From the user’s perspective, broctld is a single, persistent system service. The service gets started/stopped through the OS’ standard mechanism for managing system services (e.g., init.d scripts, systemd, launchctl). When the service is running, it manages all the Zeek processes running on the system; and it offers an API to the broctl client application that allows the user to control the setup. That new client application offers the user functionality very similar to the current monolithic broctl script.

In cluster settings, we run one of these broctld services per system. The broctld on the master node controls all the other nodes through connections to their broctld instances. broctl connects only to the master’s broctld, which passes commands on to the other nodes as necessary. For more distributed settings, we extend this scheme to a tree of broctld services forming a hierarchical set of nodes monitoring different parts of a network. Commands gets pushed down the tree from the master broctld, which’s children pass them on to their successors. Likewise, any feedback from child nodes (e.g., status information) gets propagated back up the tree.

We no longer push any of broctld‘s code from the master node to other nodes. Each node must set up broctld on its own, e.g., through the standard OS packaging system. Likewise, each node must ensure the broctld service is running configured appropriately to find and connect to its upstream broctld.

Objectives

• broctld is a persistently running system service that spawns Zeek processes as needed.
• broctld constantly supervises the Zeek processes that it has spawned. If one of them dies, it immediately restarts it.
• Restarting broctld should generally not affect the Zeek processes; they need to keep running, and return to being under control of the new broctld instance. This allows for configuration changes, upgrading, error recovery, etc., without causing monitoring outages.

Design

We divide the broctld service into two parts that run in two separate processes. Most of the logic resides inside the "Main Process"; that one implements configuration, API, logging, inter-node communication., and almost everything else. The one thing that the Main Process doesn’t do is the supervision of the Zeek processes: that’s performed by a separate "Supervisor Process", which the Main Process controls.

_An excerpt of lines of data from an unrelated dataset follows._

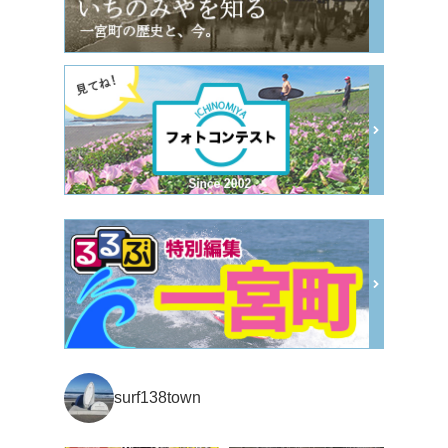
surf138town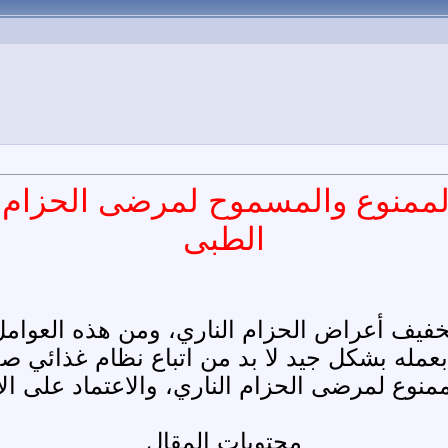
الممنوع والمسموح لمرضى الحزام ا
الطبى
فيف أعراض الحزام الناري، ومن هذه العوامل
بعمله بشكل جيد لا بد من اتباع نظام غذائي ص
منوع لمرضى الحزام الناري، والاعتماد على الأ
محتويات المقال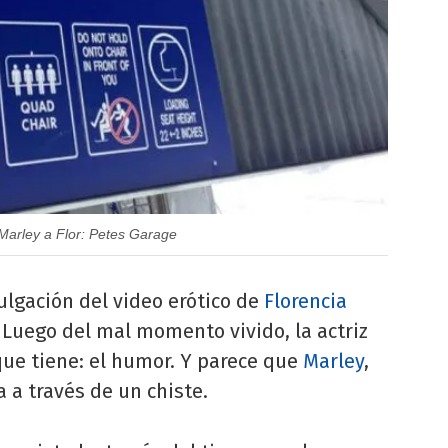
 Marley a Flor: Petes Garage
ulgación del video erótico de
Florencia
. Luego del mal momento vivido, la actriz
que tiene: el humor. Y parece que
Marley
,
 a través de un chiste.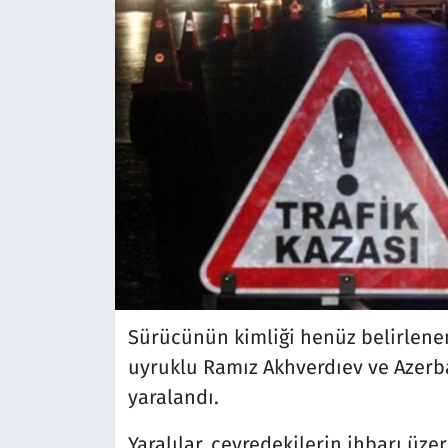
Sürücünün kimliği henüz belirlen
uyruklu Ramız Akhverdıev ve Azer
yaralandı.
Yaralılar, çevredekilerin ihbarı üze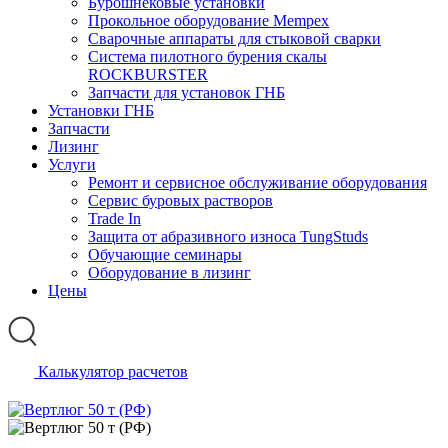
Бурошнековые установки
Прокольное оборудование Mempex
Сварочные аппараты для стыковой сварки
Система пилотного бурения скалы
ROCKBURSTER
Запчасти для установок ГНБ
Установки ГНБ
Запчасти
Лизинг
Услуги
Ремонт и сервисное обслуживание оборудования
Сервис буровых растворов
Trade In
Защита от абразивного износа TungStuds
Обучающие семинары
Оборудование в лизинг
Цены
Калькулятор расчетов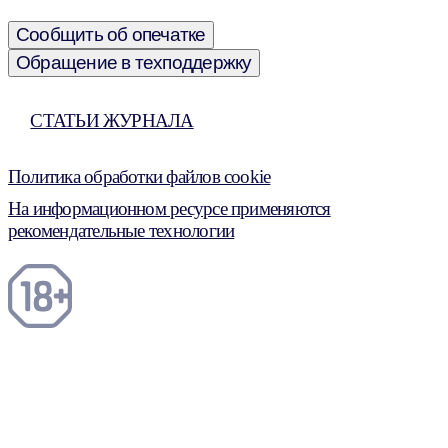
Сообщить об опечатке
Обращение в техподдержку
СТАТЬИ ЖУРНАЛА
Политика обработки файлов cookie
На информационном ресурсе применяются
рекомендательные технологии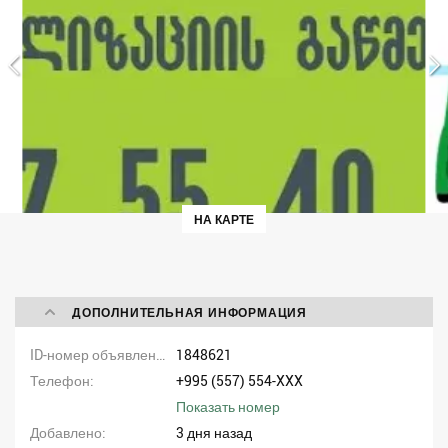
НА КАРТЕ
ДОПОЛНИТЕЛЬНАЯ ИНФОРМАЦИЯ
ID-номер объявления
1848621
Телефон
+995 (557) 554-XXX
Показать номер
Добавлено
3 дня назад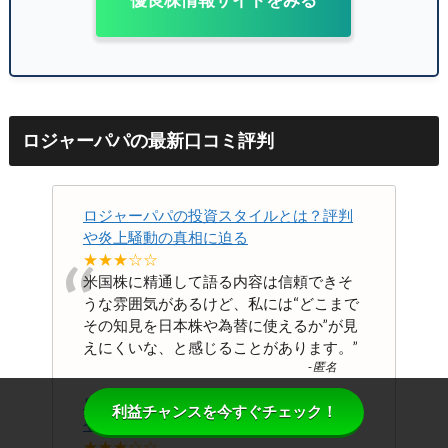
ロジャーパパの最新口コミ評判
ロジャーパパの投資スタイルとは？評判
や炎上騒動の真相に迫る
“
★★★☆☆
米国株に精通して語る内容は信頼できそ
うな雰囲気があるけど、私には“どこまで
その知見を日本株や為替に使えるか”が見
えにくいな、と感じることがあります。
”
-
匿名
ロジャーパパの投資スタイルとは？評判
利益チャンスを今すぐチェック！
や炎上騒動の真相に迫る
★★★☆☆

When the broctld service starts up, the Main Process receives control first. Initially, no Supervisor Process will be running yet. The Main Process then spawns up a Supervisor Process and sets up communication between the two. A freshly started Supervisor Process will initially not yet be controlling any Zeek processes. To start them, the Main Process instructs the Supervisor Process to spawn them; the supervisor Process then keeps the Zeek processes running until the Main Process explicitly signals to stop some, or all.

The Main Process can shutdown its operation without stopping the Supervisor Process process, allowing for example to upgrade configuration or code without impacting the Zeek processes. Once the Main Process starts up again, it will notice that a Supervisor Process is already running and will connect to it through the communication channel already established by the previous instance.

When the broctld system service gets shuts down through the OS, that means both broctld and the Zeek processes need to terminate. The Main Process first instructs the Supervisor Process to stop the Zeek processes. It then terminate the Supervisor Process, and finally shuts itself down.

Implementation

The advantage of the separate Supervisor Process is that usually Zeek processes will be able to keep running unaffected even if the Main Process terminates, or otherwise gets into trouble. To fully exploit that potential, we need to keep the Supervisor Process as minimal and robust as possible, and ideally reuse an existing, stable supervisor implementation. A good candidate seems to be leveraging supervisord, as it’s established & robust, and written in Python. While we won’t need a lot of its features, reusing the existing project would avoid the effort of creating a robust supervisor from scratch. We need to investigate if reusing supervisord is a viable route.

Client API

For the client-side API, there are two options:

• Use Broker to exchange control events:

  • Advantage: As we’ll need Broker anyways, this will give us much of the API for free. It also generally fits well with our overall "Brokerization" strategy.
  • Disadvantage: Non-standard, and cannot benefit from existing HTTP-based clients.

• Create a REST-style HTTP-based API.

  • Advantage: It’s easy to build further clients beyond broctl with standard tools, including just pointing a browser to broctld.
  • Disadvantage: Need to build a completely new API from scratch that won’t fit nicely into our Broker-based ecosystem.

Inter-node API

For broctld-to-broctld connectivity, in principle we have the same two options as for the client-side API. However, using Broker seems quite natural here, as there’s no concern about other clients.

Build out single-node deployment

1. Break up the current broctl into a client/server application. The API will probably largely mimic the current set of broctl commands.
2. Remove all the logic that copies Python code around. Assume broctl/broctld is installed system-wide through standard OS installation mechanisms.
3. Factor out the code that controls Zeek processes so that there’s a clear API for their management in terms of simple primitives (start/stop/etc.)
4. Introduce the Supervisor Process. Remove the process management code from broctld and replace it with communication to the Supervisor Process.

Build out the cluster deployment

1. Set up inter-node communication between broctld services on different systems
2. Design the API for the master to control slave node, including pushing out configuration and receiving status information.